## Your task
The reply must contain exactly the lines below from the one with "Advertising, Classic Vinyl, and" down to the one with "d western sub-zones, supported", both included, and nothing more; please omit the pictures.
────────────────────
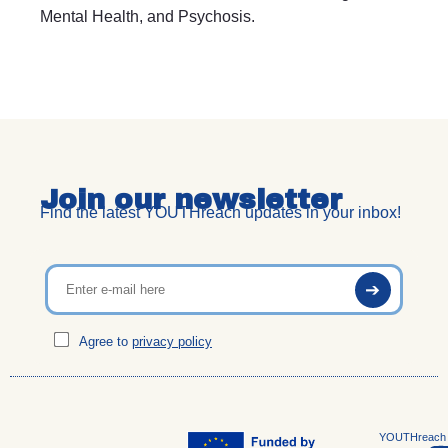
Mental Health, and Psychosis.
Join our newsletter
Find the latest YOUTHreach updates in your inbox!
Agree to
privacy policy
YOUTHreach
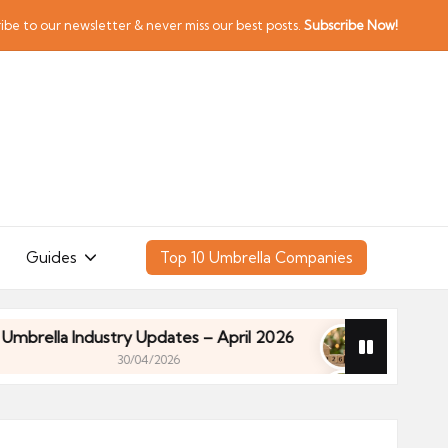
ibe to our newsletter & never miss our best posts.
Subscribe Now!
Guides
Top 10 Umbrella Companies
a Industry Updates – April 2026
Financial Planni
30/04/2026
a Industry Updates – April 2026
Financial Planni
30/04/2026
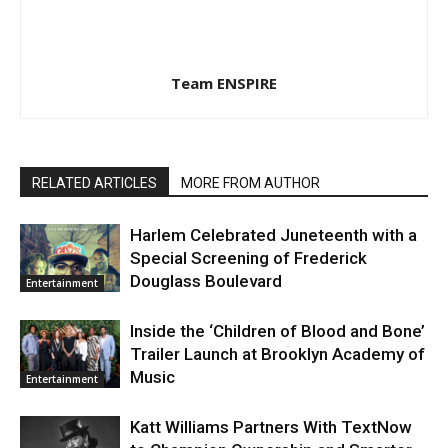
Team ENSPIRE
RELATED ARTICLES
MORE FROM AUTHOR
Harlem Celebrated Juneteenth with a
Special Screening of Frederick
Douglass Boulevard
Entertainment
Inside the ‘Children of Blood and Bone’
Trailer Launch at Brooklyn Academy of
Music
Entertainment
Katt Williams Partners With TextNow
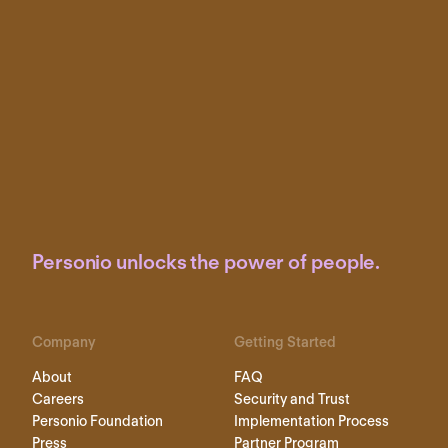
Personio unlocks the power of people.
Company
Getting Started
About
FAQ
Careers
Security and Trust
Personio Foundation
Implementation Process
Press
Partner Program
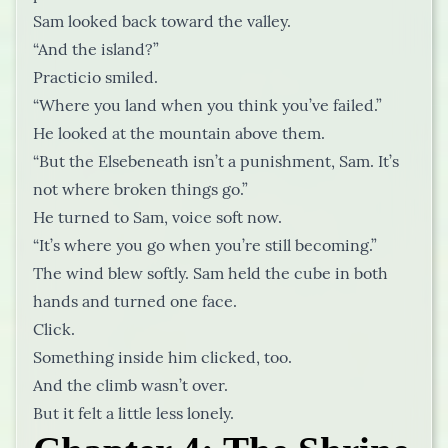
Sam looked back toward the valley.
“And the island?”
Practicio smiled.
“Where you land when you think you’ve failed.”
He looked at the mountain above them.
“But the Elsebeneath isn’t a punishment, Sam. It’s
not where broken things go.”
He turned to Sam, voice soft now.
“It’s where you go when you’re still becoming.”
The wind blew softly. Sam held the cube in both
hands and turned one face.
Click.
Something inside him clicked, too.
And the climb wasn’t over.
But it felt a little less lonely.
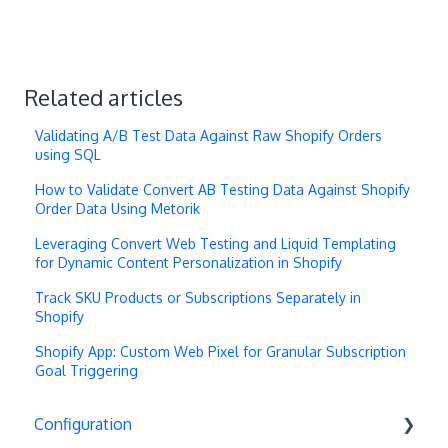
Related articles
Validating A/B Test Data Against Raw Shopify Orders
using SQL
How to Validate Convert AB Testing Data Against Shopify
Order Data Using Metorik
Leveraging Convert Web Testing and Liquid Templating
for Dynamic Content Personalization in Shopify
Track SKU Products or Subscriptions Separately in
Shopify
Shopify App: Custom Web Pixel for Granular Subscription
Goal Triggering
Configuration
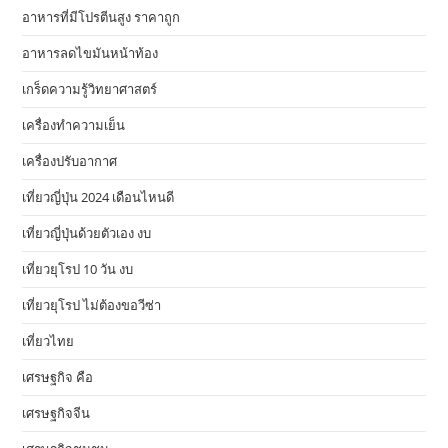
อาหารที่มีโปรตีนสูง ราคาถูก
อาหารลดไขมันหน้าท้อง
เกร็ดความรู้วิทยาศาสตร์
เครื่องทำความเย็น
เครื่องปรับอากาศ
เที่ยวญี่ปุ่น 2024 เดือนไหนดี
เที่ยวญี่ปุ่นด้วยตัวเอง งบ
เที่ยวยุโรป 10 วัน งบ
เที่ยวยุโรป ไม่ต้องขอวีซ่า
เที่ยวไทย
เศรษฐกิจ คือ
เศรษฐกิจจีน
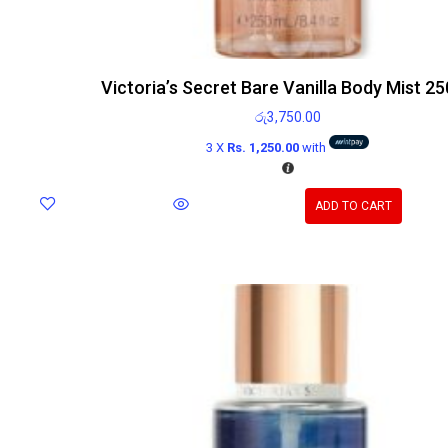
Victoria’s Secret Bare Vanilla Body Mist 2
රු
3,750.00
3 X
Rs. 1,250.00
with
ADD TO CART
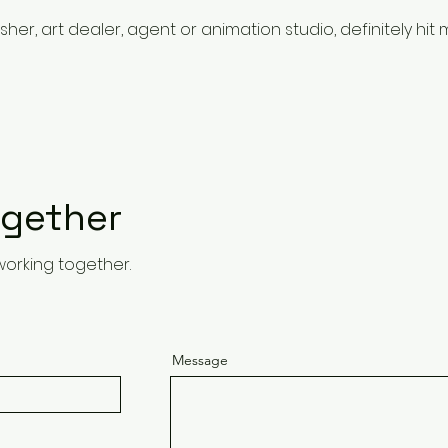
her, art dealer, agent or animation studio, definitely hit m
ogether
working together.
Message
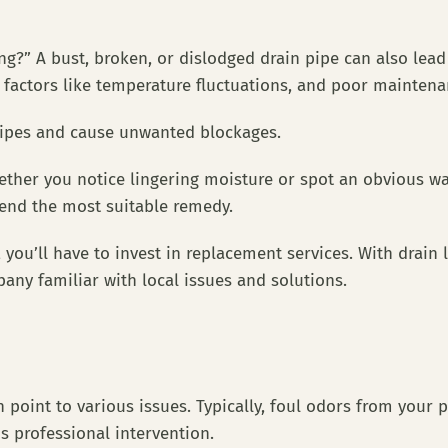
ng?” A bust, broken, or dislodged drain pipe can also lea
l factors like temperature fluctuations, and poor mainte
 pipes and cause unwanted blockages.
ether you notice lingering moisture or spot an obvious w
mend the most suitable remedy.
you’ll have to invest in replacement services. With drain l
any familiar with local issues and solutions.
oint to various issues. Typically, foul odors from your pi
ds professional intervention.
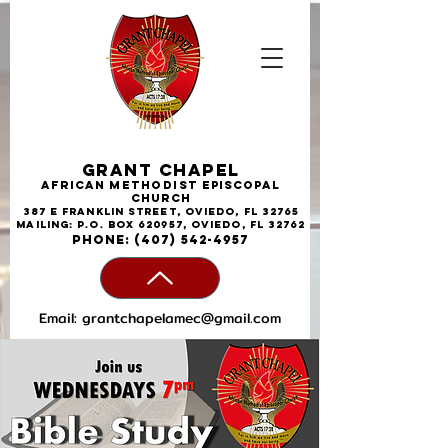
Grant Chapel
African
Methodist
Episcopal
Church
387 E Franklin Street, Oviedo, FL 32765
Mailing: P.O. Box 620957, Oviedo, FL 32762
phone:
(407) 542-4957
Email:
grantchapelamec@gmail.com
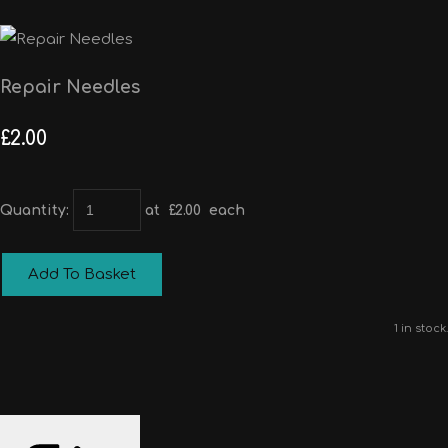
Repair Needles
£2.00
Quantity
:
at £
2.00
each
Add To Basket
1 in stock.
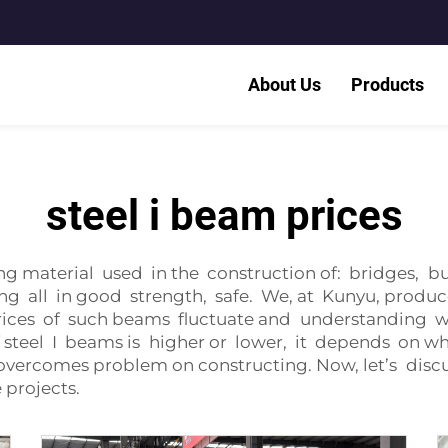
About Us
Products
steel i beam prices
ng material used in the construction of: bridges, b
g all in good strength, safe. We, at Kunyu, produc
rices of such beams fluctuate and understanding 
 of steel I beams is higher or lower, it depends on wh
vercomes problem on constructing. Now, let’s discu
 projects.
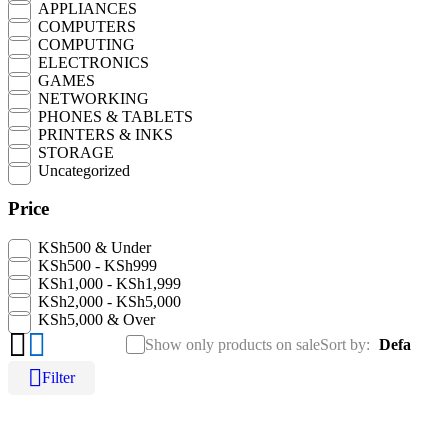
APPLIANCES
COMPUTERS
COMPUTING
ELECTRONICS
GAMES
NETWORKING
PHONES & TABLETS
N
PRINTERS & INKS
0
STORAGE
Uncategorized
Price
KSh500 & Under
KSh500 - KSh999
KSh1,000 - KSh1,999
KSh2,000 - KSh5,000
KSh5,000 & Over
Show only products on sale
Sort by
Default
Filter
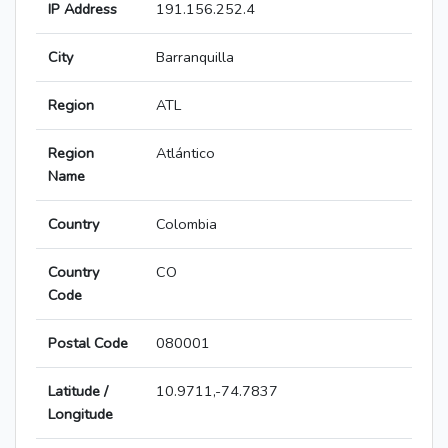
IP Address
191.156.252.4
City
Barranquilla
Region
ATL
Region
Atlántico
Name
Country
Colombia
Country
CO
Code
Postal Code
080001
Latitude /
10.9711,-74.7837
Longitude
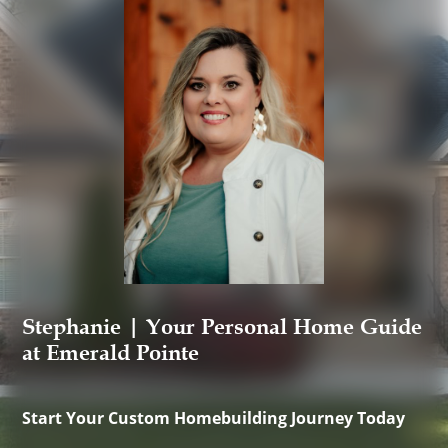
Stephanie | Your Personal Home Guide
at Emerald Pointe
Start Your Custom Homebuilding Journey Today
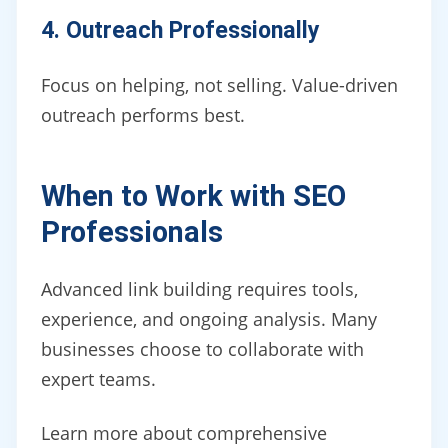
4. Outreach Professionally
Focus on helping, not selling. Value-driven
outreach performs best.
When to Work with SEO
Professionals
Advanced link building requires tools,
experience, and ongoing analysis. Many
businesses choose to collaborate with
expert teams.
Learn more about comprehensive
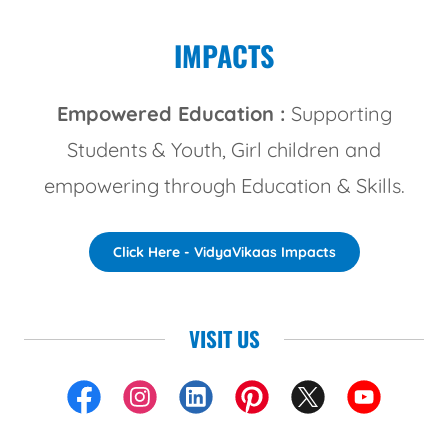
IMPACTS
Empowered Education :
Supporting
Students & Youth, Girl children and
empowering through Education & Skills.
Click Here - VidyaVikaas Impacts
VISIT US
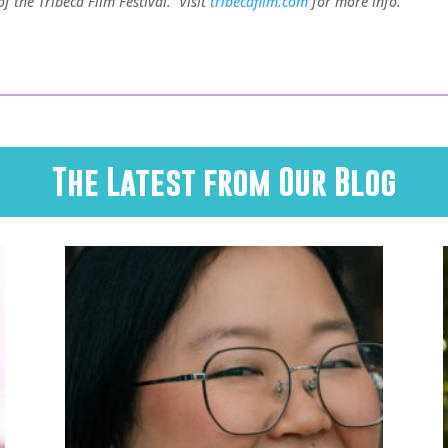
 the Tribeca Film Festival. Visit
tribecafilm.com
for more info.
The Latest from Our Blog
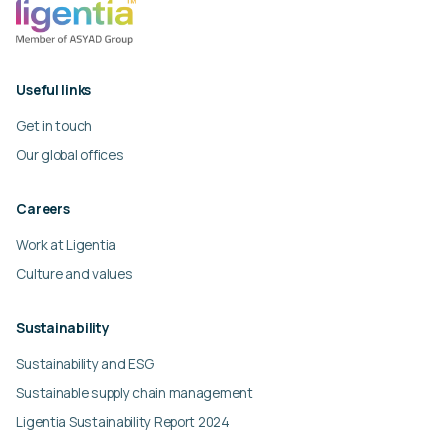
Useful links
Get in touch
Our global offices
Careers
Work at Ligentia
Culture and values
Sustainability
Sustainability and ESG
Sustainable supply chain management
Ligentia Sustainability Report 2024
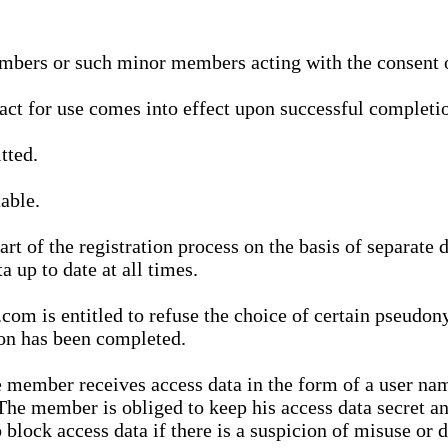
bers or such minor members acting with the consent of
ract for use comes into effect upon successful completio
tted.
able.
t of the registration process on the basis of separate 
a up to date at all times.
m is entitled to refuse the choice of certain pseudon
ion has been completed.
 member receives access data in the form of a user na
. The member is obliged to keep his access data secret
block access data if there is a suspicion of misuse or di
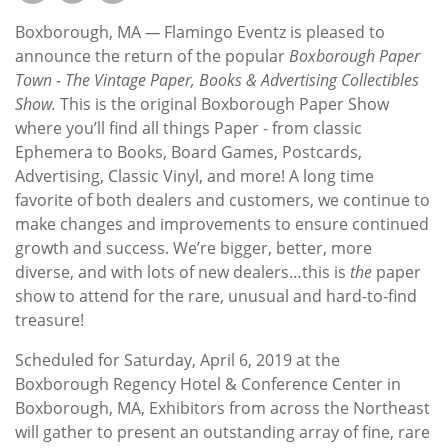
Subscribe
Boxborough, MA
—
Flamingo Eventz is pleased to
Calendar
announce the return of the popular
Boxborough Paper
Town - The Vintage Paper, Books & Advertising Collectibles
Show.
This is the original Boxborough Paper Show
Contact
where you’ll find all things Paper - from classic
Us
Ephemera to Books, Board Games, Postcards,
Advertising, Classic Vinyl, and more! A long time
favorite of both dealers and customers, we continue to
make changes and improvements to ensure continued
growth and success. We’re bigger, better, more
diverse, and with lots of new dealers…this is
the
paper
show to attend for the rare, unusual and hard-to-find
treasure!
Scheduled for Saturday, April 6, 2019 at the
Boxborough Regency Hotel & Conference Center in
Boxborough, MA, Exhibitors from across the Northeast
will gather to present an outstanding array of fine, rare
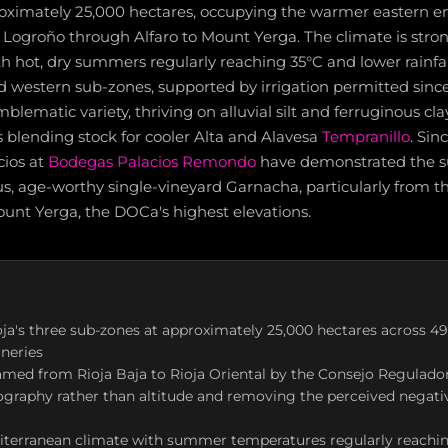
oximately 25,000 hectares, occupying the warmer eastern en
f Logroño through Alfaro to Mount Yerga. The climate is stro
h hot, dry summers regularly reaching 35°C and lower rainfal
d western sub-zones, supported by irrigation permitted since
lematic variety, thriving on alluvial silt and ferruginous cla
as blending stock for cooler Alta and Alavesa
Tempranillo
. Sin
cios at
Bodegas Palacios Remondo
have demonstrated the s
ous, age-worthy single-vineyard Garnacha, particularly from t
ount Yerga, the DOCa's highest elevations.
oja's three sub-zones at approximately 25,000 hectares across 4
neries
named from Rioja Baja to Rioja Oriental by the Consejo Regulador 
ography rather than altitude and removing the perceived negat
iterranean climate with summer temperatures regularly reachin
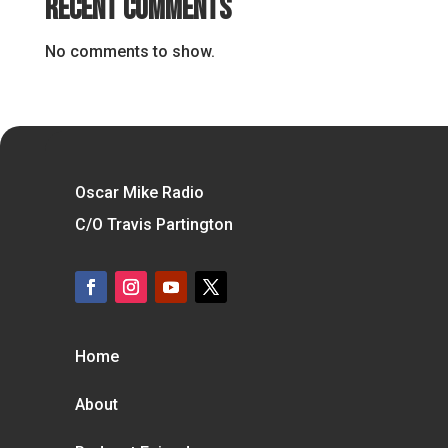
Recent Comments
No comments to show.
Oscar Mike Radio
C/O Travis Partington
Home
About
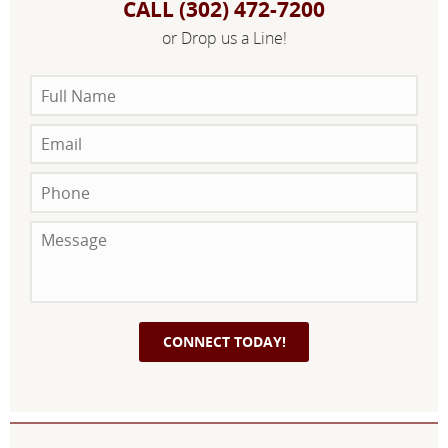
CALL (302) 472-7200
or Drop us a Line!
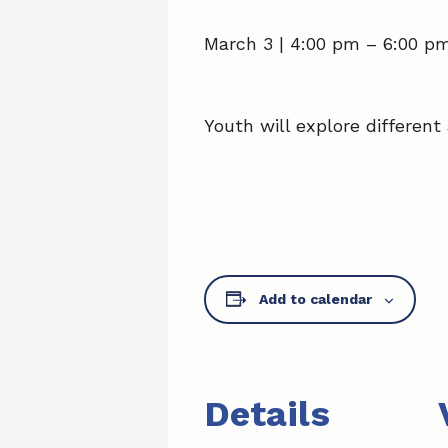
March 3 | 4:00 pm
–
6:00 p
Youth will explore different 
Add to calendar
Details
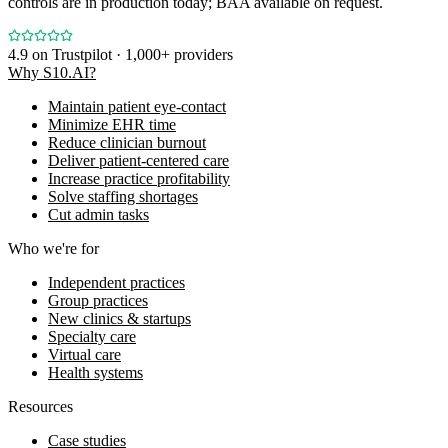
controls are in production today; BAA available on request.
4.9
on Trustpilot · 1,000+ providers
Why S10.AI?
Maintain patient eye-contact
Minimize EHR time
Reduce clinician burnout
Deliver patient-centered care
Increase practice profitability
Solve staffing shortages
Cut admin tasks
Who we're for
Independent practices
Group practices
New clinics & startups
Specialty care
Virtual care
Health systems
Resources
Case studies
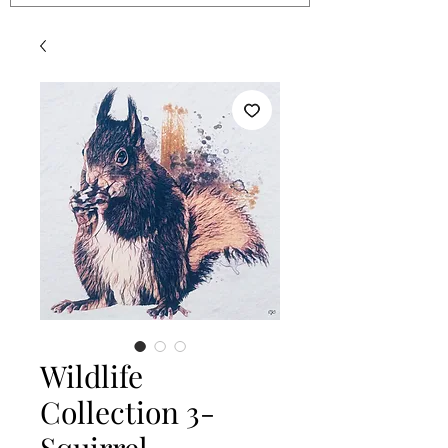
Wildlife
Collection 3-
Squirrel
────────────────────
## Your solution
Advertising, Classic Vinyl, and more! A long time
favorite of both dealers and customers, we continue to
make changes and improvements to ensure continued
growth and success. We’re bigger, better, more
diverse, and with lots of new dealers…this is
the
paper
show to attend for the rare, unusual and hard-to-find
treasure!
Scheduled for Saturday, April 6, 2019 at the
Boxborough Regency Hotel & Conference Center in
Boxborough, MA, Exhibitors from across the Northeast
will gather to present an outstanding array of fine, rare
oximately 25,000 hectares, occupying the warmer eastern en
f Logroño through Alfaro to Mount Yerga. The climate is stro
h hot, dry summers regularly reaching 35°C and lower rainfal
d western sub-zones, supported by irrigation permitted since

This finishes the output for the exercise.